*Exercise goal:* Leave every image behind and restate the data word for word.
BEGIN Provided data
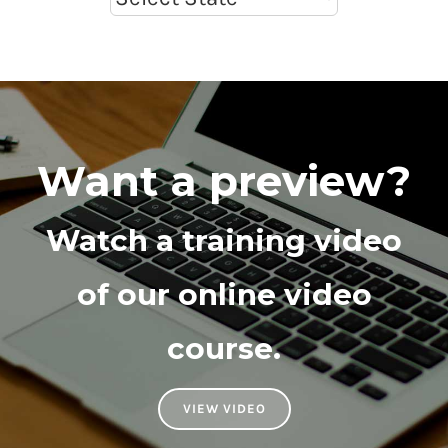
Want a preview?
Watch a training video
of our online video
course.
VIEW VIDEO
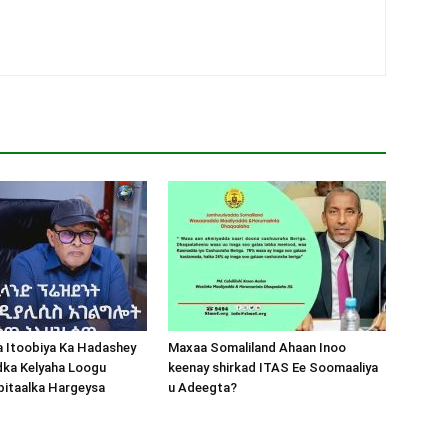
a Itoobiya Ka Hadashey
Maxaa Somaliland Ahaan Inoo
dka Kelyaha Loogu
keenay shirkad ITAS Ee Soomaaliya
bitaalka Hargeysa
u Adeegta?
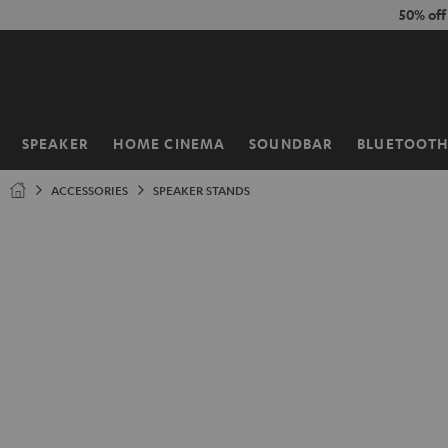
KIP TO
50% of
ONTENT
SPEAKER
HOME CINEMA
SOUNDBAR
BLUETOOT
Home
ACCESSORIES
SPEAKER STANDS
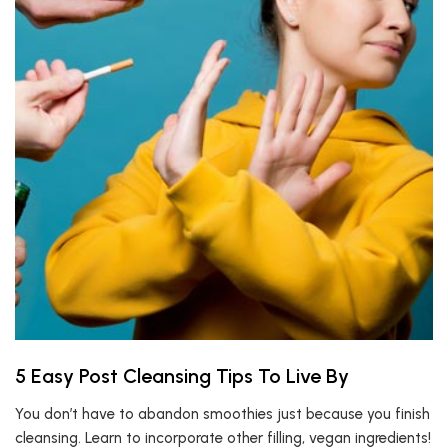
5 Easy Post Cleansing Tips To Live By
You don’t have to abandon smoothies just because you finish
cleansing. Learn to incorporate other filling, vegan ingredients!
END Provided data
*Answer to this task:*
Want a preview?
Watch a training video
of our online video
course.
VIEW VIDEO
a Itoobiya Ka Hadashey
Maxaa Somaliland Ahaan Inoo
dka Kelyaha Loogu
keenay shirkad ITAS Ee Soomaaliya
bitaalka Hargeysa
u Adeegta?
KIP TO
50% of
ONTENT
SPEAKER
HOME CINEMA
SOUNDBAR
BLUETOOT
Home
ACCESSORIES
SPEAKER STANDS
5 Easy Post Cleansing Tips To Live By
You don’t have to abandon smoothies just because you finish
cleansing. Learn to incorporate other filling, vegan ingredients!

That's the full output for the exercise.